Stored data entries
[Start of Attachment]

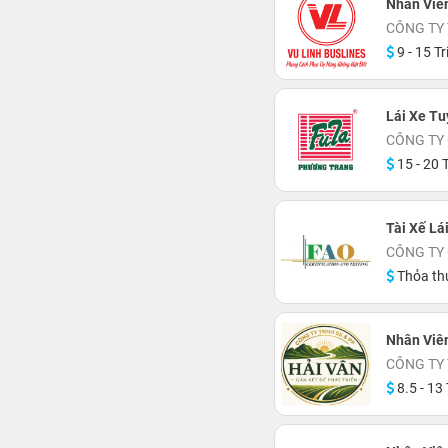
Nhân Viê
CÔNG TY 
9 - 15 Tr
Lái Xe T
CÔNG TY
15 - 20 T
Tài Xế Lái
CÔNG TY
Thỏa th
Nhân Viê
CÔNG TY 
8.5 - 13 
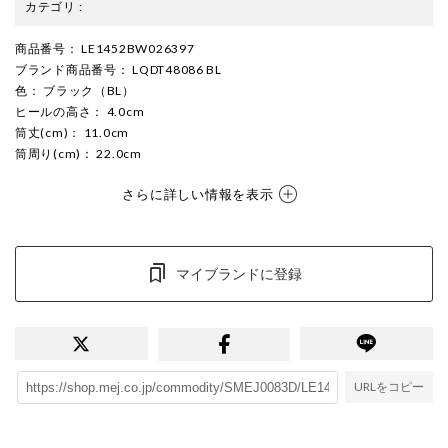
カテゴリ
:
商品番号
： LE1452BW026397
ブランド商品番号
： LQDT48086 BL
色
： ブラック（BL）
ヒールの高さ
： 4.0cm
筒丈(cm)
： 11.0cm
筒周り(cm)
： 22.0cm
さらに詳しい情報を表示
マイブランドに登録
URLをコピー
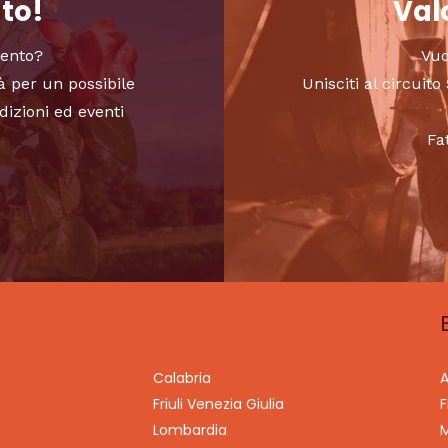
nto!
Valo
vento?
Vuo
à per un possibile
Unisciti al circui
dizioni ed eventi
Fa
Calabria
A
Friuli Venezia Giulia
F
Lombardia
M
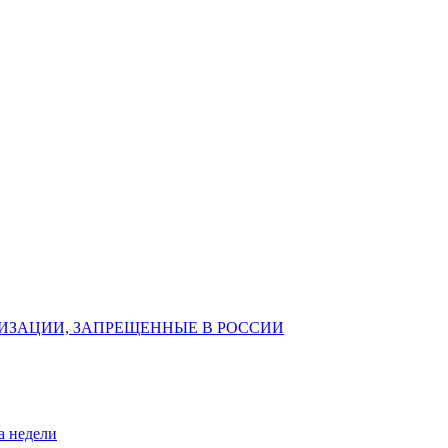
ИЗАЦИИ, ЗАПРЕЩЕННЫЕ В РОССИИ
а недели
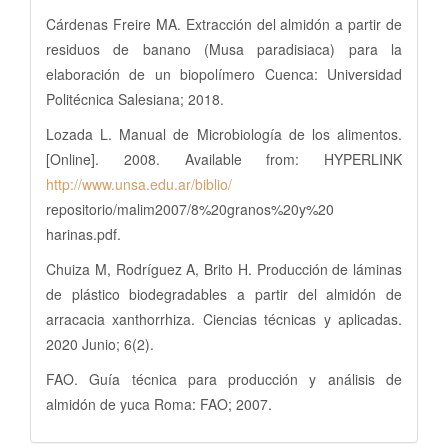
Cárdenas Freire MA. Extracción del almidón a partir de
residuos de banano (Musa paradisiaca) para la
elaboración de un biopolímero Cuenca: Universidad
Politécnica Salesiana; 2018.
Lozada L. Manual de Microbiología de los alimentos.
[Online]. 2008. Available from: HYPERLINK
http://www.unsa.edu.ar/biblio/
repositorio/malim2007/8%20granos%20y%20
harinas.pdf.
Chuiza M, Rodríguez A, Brito H. Producción de láminas
de plástico biodegradables a partir del almidón de
arracacia xanthorrhiza. Ciencias técnicas y aplicadas.
2020 Junio; 6(2).
FAO. Guía técnica para producción y análisis de
almidón de yuca Roma: FAO; 2007.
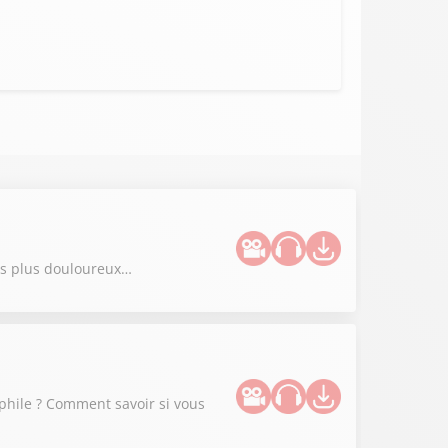
les plus douloureux…
ophile ? Comment savoir si vous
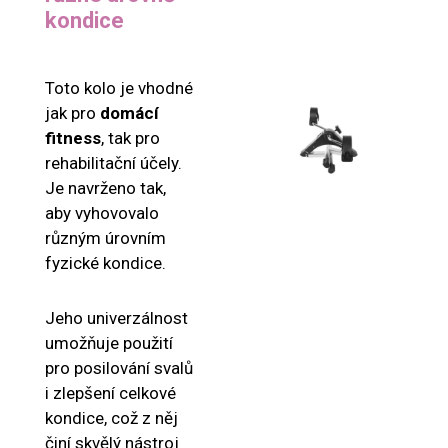
kondice
Toto kolo je vhodné
jak pro
domácí
fitness
, tak pro
rehabilitační účely.
Je navrženo tak,
aby vyhovovalo
různým úrovním
fyzické kondice.
Jeho univerzálnost
umožňuje použití
pro posilování svalů
i zlepšení celkové
kondice, což z něj
činí skvělý nástroj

[End of Attachment]

* **Exercise directions**
Could you filter the entries above for lines holding the string "para" and copy them?

* **Solution**
residuos de banano (Musa paradisiaca) para la
FAO. Guía técnica para producción y análisis de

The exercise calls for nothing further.